Despite the fact that we know a lot about it, nowadays the bowel is considered as a postal system, as precise as the Swiss one, able to get what we want where we want (e.g. melatonin to the brain, branched chain amino acids to the muscles, collagen to the joints). The new drugs, even if they will be orally administered, are studied by injecting them into the veins or the peritoneum of animals, and their mechanisms of action are evaluated on isolated cells, using drug concentrations significantly higher than what would arrive at that tissue when the drug is orally administered .
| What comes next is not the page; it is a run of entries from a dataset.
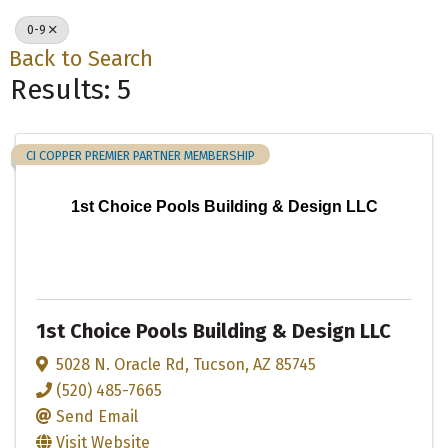
0-9
Back to Search
Results: 5
CI COPPER PREMIER PARTNER MEMBERSHIP
1st Choice Pools Building & Design LLC
1st Choice Pools Building & Design LLC
5028 N. Oracle Rd
,
Tucson
,
AZ
85745
(520) 485-7665
Send Email
Visit Website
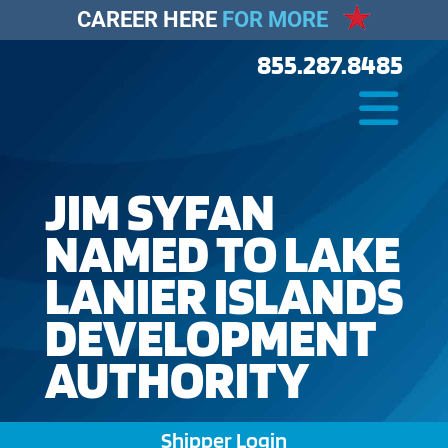
CAREER HERE
FOR MORE
855.287.8485
JIM SYFAN
NAMED TO LAKE
LANIER ISLANDS
DEVELOPMENT
AUTHORITY
Shipper Login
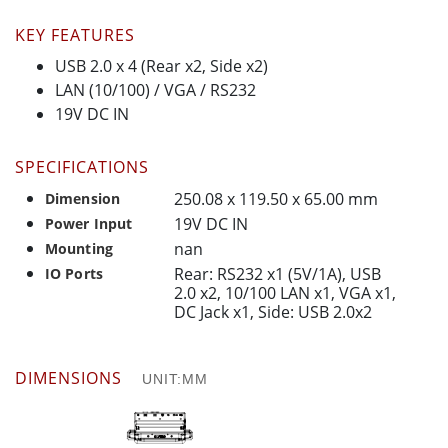
KEY FEATURES
USB 2.0 x 4 (Rear x2, Side x2)
LAN (10/100) / VGA / RS232
19V DC IN
SPECIFICATIONS
250.08 x 119.50 x 65.00 mm
Dimension
19V DC IN
Power Input
nan
Mounting
Rear: RS232 x1 (5V/1A), USB
IO Ports
2.0 x2, 10/100 LAN x1, VGA x1,
DC Jack x1, Side: USB 2.0x2
DIMENSIONS
UNIT:MM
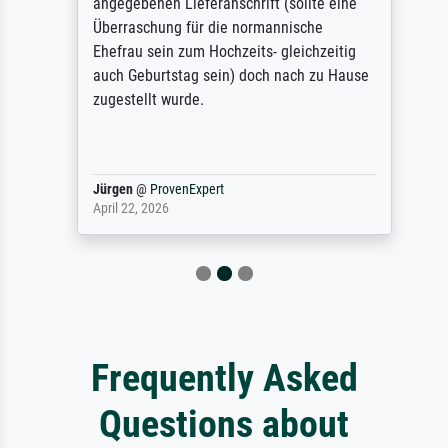
angegebenen Lieferanschrift (sollte eine
Überraschung für die normannische
Ehefrau sein zum Hochzeits- gleichzeitig
auch Geburtstag sein) doch nach zu Hause
zugestellt wurde.
Jürgen
@
ProvenExpert
April 22, 2026
Frequently Asked
Questions about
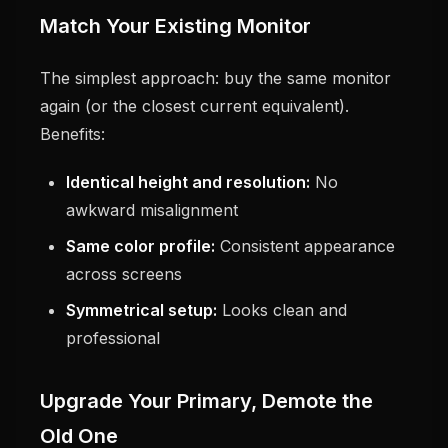
Match Your Existing Monitor
The simplest approach: buy the same monitor
again (or the closest current equivalent).
Benefits:
Identical height and resolution:
No
awkward misalignment
Same color profile:
Consistent appearance
across screens
Symmetrical setup:
Looks clean and
professional
Upgrade Your Primary, Demote the
Old One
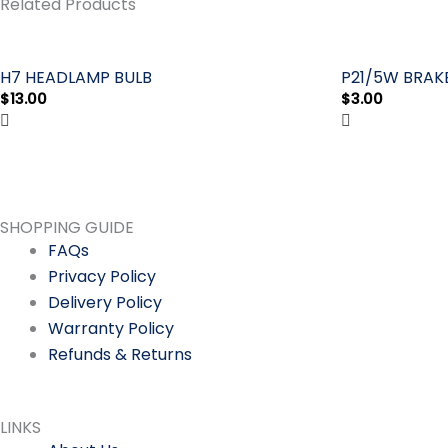
Related Products
BULB
quantity
H7 HEADLAMP BULB
P21/5W BRAKE
$
13.00
$
3.00
SHOPPING GUIDE
FAQs
Privacy Policy
Delivery Policy
Warranty Policy
Refunds & Returns
LINKS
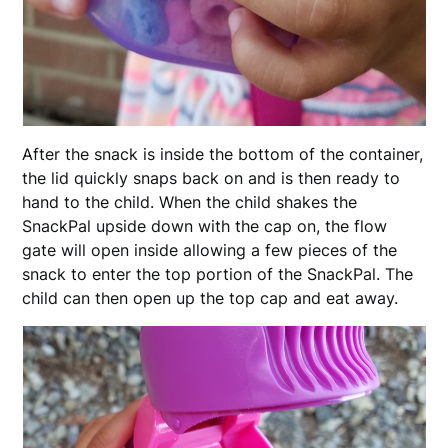
After the snack is inside the bottom of the container,
the lid quickly snaps back on and is then ready to
hand to the child. When the child shakes the
SnackPal upside down with the cap on, the flow
gate will open inside allowing a few pieces of the
snack to enter the top portion of the SnackPal. The
child can then open up the top cap and eat away.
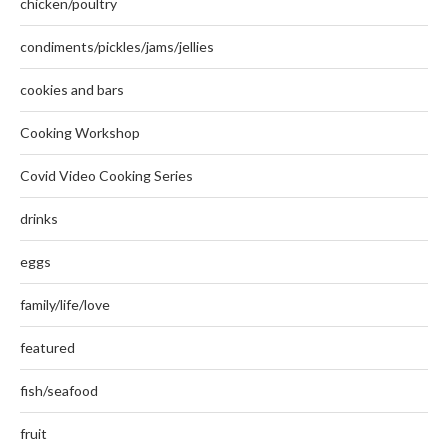
chicken/poultry
condiments/pickles/jams/jellies
cookies and bars
Cooking Workshop
Covid Video Cooking Series
drinks
eggs
family/life/love
featured
fish/seafood
fruit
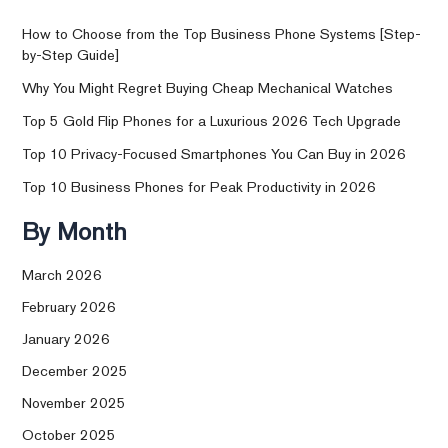
How to Choose from the Top Business Phone Systems [Step-
by-Step Guide]
Why You Might Regret Buying Cheap Mechanical Watches
Top 5 Gold Flip Phones for a Luxurious 2026 Tech Upgrade
Top 10 Privacy-Focused Smartphones You Can Buy in 2026
Top 10 Business Phones for Peak Productivity in 2026
By Month
March 2026
February 2026
January 2026
December 2025
November 2025
October 2025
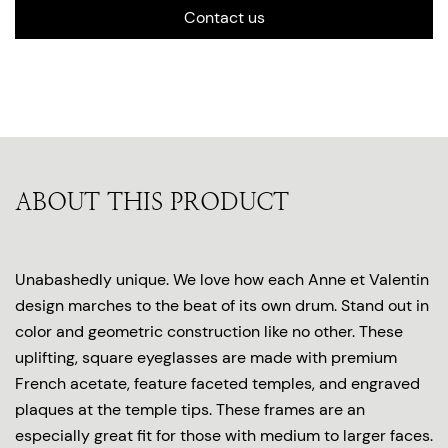
Contact us
ABOUT THIS PRODUCT
Unabashedly unique. We love how each Anne et Valentin
design marches to the beat of its own drum. Stand out in
color and geometric construction like no other. These
uplifting, square eyeglasses are made with premium
French acetate, feature faceted temples, and engraved
plaques at the temple tips. These frames are an
especially great fit for those with medium to larger faces.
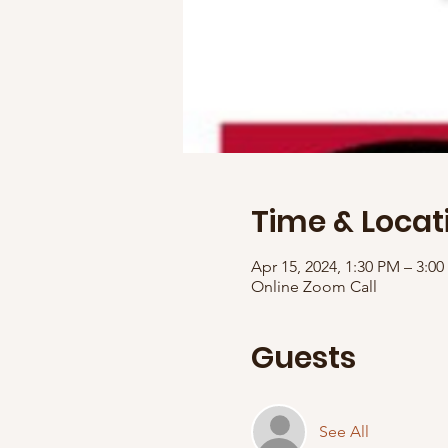
Time & Locat
Apr 15, 2024, 1:30 PM – 3:
Online Zoom Call
Guests
See All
Yet we know how that the intestine is complex, capable of reacting to stimuli/nutrients and activating complex endogenous response. Recent works show how tissue inflammation is the cause of several diseases, from cancer to neurological and behavioral ones. The inflammation of the brain is reported to be the pathogenic cause, not a predisposing factor, for epilepsy[8], depression, multiple sclerosis, Parkinson’s, Alzheimer’s[9], autism[10] and so on. The inflammation of the sexual organs is reported to be the cause of their dysfunctions. But Riazi demonstrates how an intestinal inflammation can migrate to other organs[11], [12]. So reducing an intestinal inflammation, even by introducing a “simple” diet, may reduce symptoms of different diseases apparently unrelated to each other[13], [14], [15], [16], [17].

To put in consideration the axes of communication of the complex system of the human body highlights how diseases are not so much due to the exposure to new pathogens, as to the decreased ability to repair the damage that these continually cause to us.

The endogenous processes of self-repair start mainly from the intestine; keeping it efficient is the greatest form of prevention.